One of the biggest New Year’s traditions is entering your friends in a lottery by sending them special nengajo greeting cards printed by the post office. This year it moves to the Internet. Sort of. You’re not gonna make any of your friends a millionaire, and the prizes come from the site’s eight sponsors, like Kentucky Fried Chicken. At any rate, it’s a new way to use the Web and it’ll keep you from having to transcribe all the addresses in your little black book. Japanese-language only.

And then there’s osechi ryori, precooked meals served during the first three days of the year. They consist of grilled, boiled and vinegared foods stacked in three-tier lacquer boxes. The reason you’re not familiar with osechi ryori is it tastes awful. Really awful. So awful no one bothers to prepare it anymore (but old people buy it at department and convenience stores). Recipes, however, do still exist in the deepest reaches of the Internet, like Yasuko-san’s site, which also gives descriptions of each dish and its symbolism. (Disclaimer: Some people actually like this stuff.)

Here’s an explanation why the end of the year is just as meaningful as the new year in Japan — and why, perhaps, the period is often translated as the yearend holidays rather than the New Year’s holidays. It’s cultural. This is a thorough guide to the paegentry and rituals surrounding the expiration of one calendar and the beginning of another. Also find out what all those decorations are suddenly going on sale in every neighborhood and about to be adorning everything from doorways to fenders.

Hopping John started hundreds of years ago among slaves somewhere in the Caribbean, spread like wildfire to what is now the U.S. Deep South, mutating at every relay point but somehow managing to keep its distinctive flavor. Now Hopping John — a soup of black-eyed peas, pork and rice — is a New Year’s tradition for a passionate few who make it their first meal of the year in the hope it will bring them good luck over the following 364 days. This URL brings you a story about how slaves were brought to the New World and how they were treated and fed, a story the author believes helps explain why the survivors of these journeys gained a taste for the dish.

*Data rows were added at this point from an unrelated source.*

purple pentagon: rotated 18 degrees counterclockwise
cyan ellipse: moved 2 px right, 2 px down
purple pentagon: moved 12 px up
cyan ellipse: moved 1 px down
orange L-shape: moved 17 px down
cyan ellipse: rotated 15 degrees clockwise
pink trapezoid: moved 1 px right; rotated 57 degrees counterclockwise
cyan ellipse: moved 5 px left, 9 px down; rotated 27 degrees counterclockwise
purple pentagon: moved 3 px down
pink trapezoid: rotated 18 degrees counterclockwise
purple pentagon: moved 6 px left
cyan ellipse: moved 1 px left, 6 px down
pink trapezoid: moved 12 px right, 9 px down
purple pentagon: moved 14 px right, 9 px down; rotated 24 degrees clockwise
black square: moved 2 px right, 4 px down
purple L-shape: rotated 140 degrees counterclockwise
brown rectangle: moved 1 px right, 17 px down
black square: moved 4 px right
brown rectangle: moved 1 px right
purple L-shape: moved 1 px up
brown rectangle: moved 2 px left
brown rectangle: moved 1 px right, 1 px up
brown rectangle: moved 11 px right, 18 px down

In Greece, the New Year is ushered in by serving vassilopitta, St. Basil’s cake. Included in the ingredients is a coin. Tradition has it that the head of the household “carves” the cake and serves it to friends and family just before midnight. Good fortune, the custom goes, guides the one who finds the coin through the coming year. As long as he doesn’t spend it. Or bite into it. The cake — more of a sweetbread with citrus subtleties — comes from a recipe of another time when people weren’t so impatient in the kitchen. One look at it will give you newfound respect for your Greek in-laws.

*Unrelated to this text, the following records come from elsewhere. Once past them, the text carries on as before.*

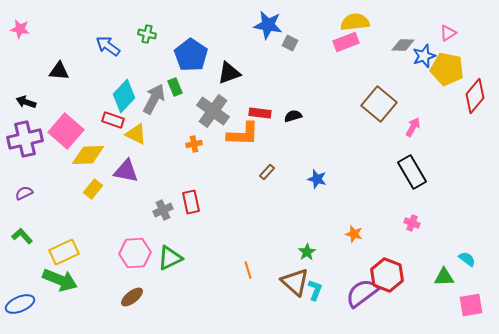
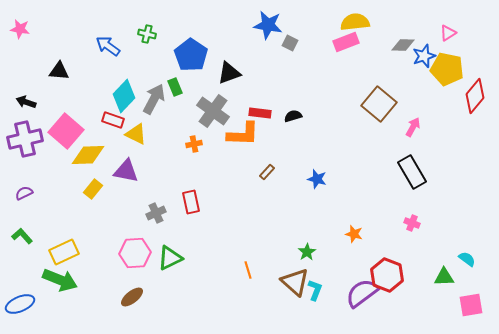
gray cross at (163, 210): moved 7 px left, 3 px down
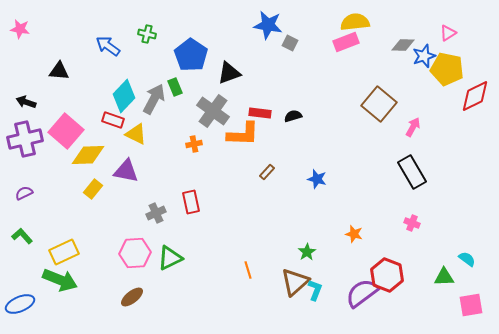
red diamond at (475, 96): rotated 24 degrees clockwise
brown triangle at (295, 282): rotated 36 degrees clockwise
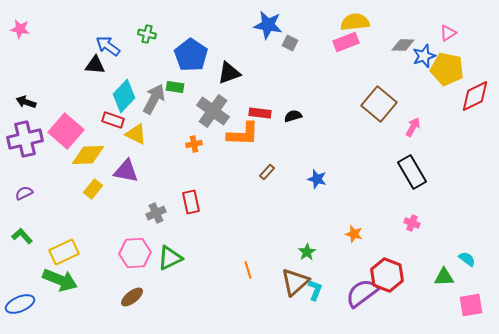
black triangle at (59, 71): moved 36 px right, 6 px up
green rectangle at (175, 87): rotated 60 degrees counterclockwise
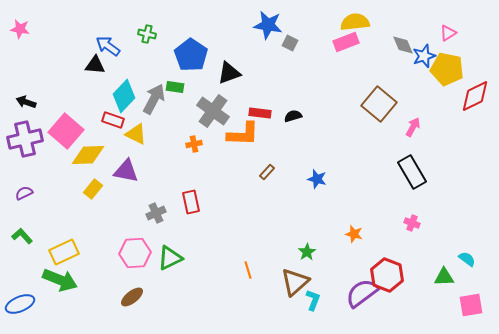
gray diamond at (403, 45): rotated 65 degrees clockwise
cyan L-shape at (315, 290): moved 2 px left, 10 px down
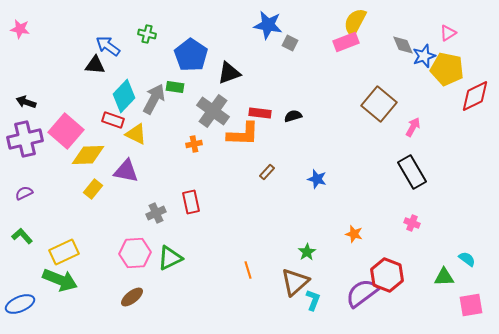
yellow semicircle at (355, 22): rotated 56 degrees counterclockwise
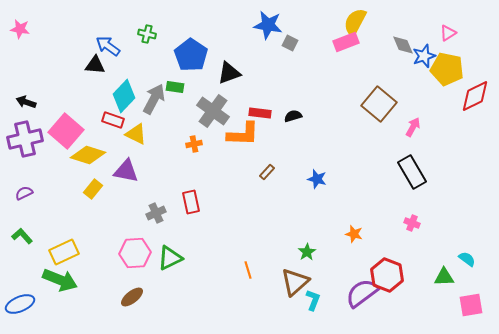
yellow diamond at (88, 155): rotated 20 degrees clockwise
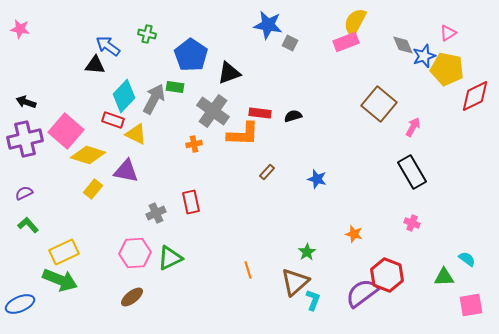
green L-shape at (22, 236): moved 6 px right, 11 px up
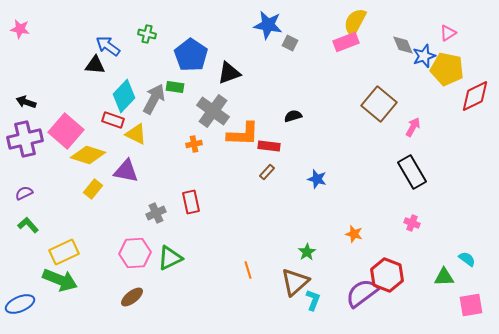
red rectangle at (260, 113): moved 9 px right, 33 px down
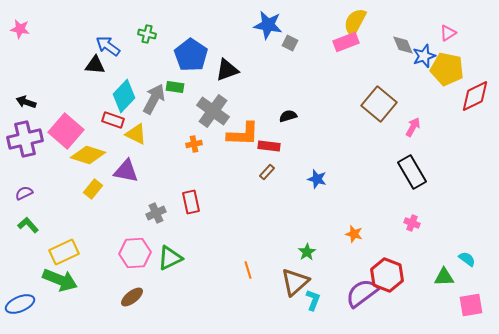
black triangle at (229, 73): moved 2 px left, 3 px up
black semicircle at (293, 116): moved 5 px left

Now here’s a tradition. It’s called bleigiessen and it’s a kind of New Year’s fortunetelling. It might also be a kind of Rorschach test. All you need is a candle, a spoon, small pieces of lead and a bucket of cold water. The idea is to melt the lead in the spoon over the candle and then quickly pour the molten into the water. Your friends and family then examine the hardened lead — either the piece itself or the shadow it casts when held up to a light — until they “see” a shape. In Germany, kits come with a list of possible shapes and what they foretell for the coming year. But you can check out this site. And believe it or not, Germans are actually sober when they carry out this tradition. At least that’s what they say.

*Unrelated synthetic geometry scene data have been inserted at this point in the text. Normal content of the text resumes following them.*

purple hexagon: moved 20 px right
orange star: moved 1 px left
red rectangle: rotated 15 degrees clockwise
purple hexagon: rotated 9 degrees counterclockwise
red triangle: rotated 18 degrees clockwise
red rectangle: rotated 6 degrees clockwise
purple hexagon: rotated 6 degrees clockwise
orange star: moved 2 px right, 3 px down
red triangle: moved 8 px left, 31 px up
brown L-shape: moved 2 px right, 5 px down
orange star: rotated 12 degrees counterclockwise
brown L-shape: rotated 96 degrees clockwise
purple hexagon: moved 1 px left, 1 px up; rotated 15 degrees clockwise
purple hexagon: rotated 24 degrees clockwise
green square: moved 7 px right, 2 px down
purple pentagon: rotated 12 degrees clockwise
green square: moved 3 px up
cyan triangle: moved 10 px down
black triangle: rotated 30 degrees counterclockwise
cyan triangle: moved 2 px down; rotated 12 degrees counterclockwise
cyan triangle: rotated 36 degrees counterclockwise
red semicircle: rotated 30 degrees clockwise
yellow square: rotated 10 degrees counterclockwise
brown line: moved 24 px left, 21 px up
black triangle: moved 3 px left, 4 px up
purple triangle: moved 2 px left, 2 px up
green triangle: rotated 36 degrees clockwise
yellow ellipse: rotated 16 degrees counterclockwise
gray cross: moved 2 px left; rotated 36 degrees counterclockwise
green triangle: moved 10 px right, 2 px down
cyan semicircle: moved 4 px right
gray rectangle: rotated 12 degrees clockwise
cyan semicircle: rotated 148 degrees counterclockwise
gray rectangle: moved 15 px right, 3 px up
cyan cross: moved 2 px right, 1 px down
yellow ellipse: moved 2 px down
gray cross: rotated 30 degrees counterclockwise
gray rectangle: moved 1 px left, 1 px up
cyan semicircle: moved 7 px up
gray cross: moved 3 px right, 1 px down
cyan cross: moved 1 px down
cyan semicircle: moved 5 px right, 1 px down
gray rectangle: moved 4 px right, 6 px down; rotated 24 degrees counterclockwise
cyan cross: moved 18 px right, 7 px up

I know, I know. Chinese New Year’s isn’t until Jan. 24. I’m including this URL for those of you who couldn’t find any suitable lead pellets at Family Mart but still want your fortune told. Like the Germans, the Chinese also like to predict what the coming year might bring. Their divination tools — kua chime — are a bundle of sticks and they’re the oldest known form of fortunetelling in the world. Here’s a virtual adaptation anyone can try.

If I’ve missed a few cultures, I apologize and ask the offended to surf on over to New Year’s Day, which explains ancient traditions, modern traditions, religious traditions, Celtic traditions, Western traditions, Asian traditions — every tradition that has sprung out of New Year’s. And although the entries are all insightful, they’re also concise. They go down like a piece of St. Basil’s cake.